The output will in this case be a numpy array with shape [#positions, #features]. The number of features may be requested beforehand with the get_number_of_features()-method.

Examples

The following examples demonstrate common use cases for the descriptor. These examples are also available in dscribe/examples/lmbtr.py.

Adsorption site analysis

This example demonstrate the use of LMBTR as a way of analysing local sites in a structure.

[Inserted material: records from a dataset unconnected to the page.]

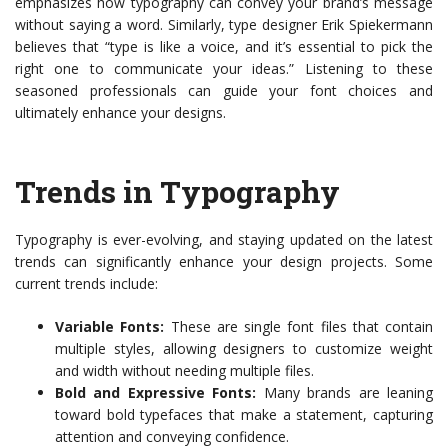
emphasizes how typography can convey your brand’s message
without saying a word. Similarly, type designer Erik Spiekermann
believes that “type is like a voice, and it’s essential to pick the
right one to communicate your ideas.” Listening to these
seasoned professionals can guide your font choices and
ultimately enhance your designs.
Trends in Typography
Typography is ever-evolving, and staying updated on the latest
trends can significantly enhance your design projects. Some
current trends include:
Variable Fonts:
These are single font files that contain
multiple styles, allowing designers to customize weight
and width without needing multiple files.
Bold and Expressive Fonts:
Many brands are leaning
toward bold typefaces that make a statement, capturing
attention and conveying confidence.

We build an Al(111) surface and analyze four different adsorption sites on this surface: top, bridge, hcp and fcc.

# Build a surface and extract different adsorption positions
from ase.build import fcc111, add_adsorbate
slab_pure = fcc111('Al', size=(2, 2, 3), vacuum=10.0)
slab_ads = slab_pure.copy()
add_adsorbate(slab_ads, 'H', 1.5, 'ontop')
ontop_pos = slab_ads.get_positions()[-1]
add_adsorbate(slab_ads, 'H', 1.5, 'bridge')
bridge_pos = slab_ads.get_positions()[-1]
add_adsorbate(slab_ads, 'H', 1.5, 'hcp')
hcp_pos = slab_ads.get_positions()[-1]
add_adsorbate(slab_ads, 'H', 1.5, 'fcc')
fcc_pos = slab_ads.get_positions()[-1]

These four sites are described by LMBTR with pairwise \(k=2\) term.

    species=["Al"],
    k2={
        "geometry": {"function": "distance"},
        "grid": {"min": 1, "max": 5, "n": 200, "sigma": 0.05},
        "weighting": {"function": "exponential", "scale": 1, "cutoff": 1e-2},
    },
    periodic=True,
    normalization="none",
)

# Create output for each site
sites = lmbtr.create(
    slab_pure,
    positions=[ontop_pos, bridge_pos, hcp_pos, fcc_pos],
)

# Plot the site-aluminum distributions for each site

Plotting the output from these sites reveals the different patterns in these sites.

x = lmbtr.get_k2_axis()
mpl.plot(x, sites[0, al_slice], label="top")
mpl.plot(x, sites[1, al_slice], label="bridge")
mpl.plot(x, sites[2, al_slice], label="hcp")
mpl.plot(x, sites[3, al_slice], label="fcc")
mpl.xlabel("Site-Al distance (Å)")
mpl.legend()
mpl.show()
LMBTR sites

The LMBTR k=2 fingerprints for different adsoprtion sites on an Al(111) surface.

Correctly tuned, such information could for example be used to train an automatic adsorption site classifier with machine learning.